Directions for this task:
Word for word, set down the records and skip each picture.

*** Entries supplied Section Begins ***

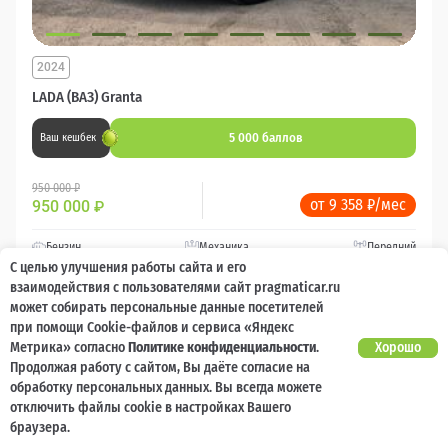
2024
LADA (ВАЗ) Granta
5 000 баллов
Ваш кешбек
950 000 ₽
от 9 358 ₽/мес
950 000
₽
Бензин
Механика
Передний
С целью улучшения работы сайта и его
взаимодействия с пользователями сайт pragmaticar.ru
Сравнить
может собирать персональные данные посетителей
при помощи Cookie-файлов и сервиса «Яндекс
Метрика» согласно
Политике конфиденциальности
.
Хорошо
Подробнее
Продолжая работу с сайтом, Вы даёте согласие на
обработку персональных данных. Вы всегда можете
Перезвоним за минуту
отключить файлы cookie в настройках Вашего
браузера.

*** Entries supplied Section Ends ***

Response area:
2024
LADA (ВАЗ) Granta
5 000 баллов
Ваш кешбек
950 000 ₽
от 9 358 ₽/мес
950 000
₽
Бензин
Механика
Передний
С целью улучшения работы сайта и его
взаимодействия с пользователями сайт pragmaticar.ru
Сравнить
может собирать персональные данные посетителей
при помощи Cookie-файлов и сервиса «Яндекс
Метрика» согласно
Политике конфиденциальности
.
Хорошо
Подробнее
Продолжая работу с сайтом, Вы даёте согласие на
обработку персональных данных. Вы всегда можете
Перезвоним за минуту
отключить файлы cookie в настройках Вашего
браузера.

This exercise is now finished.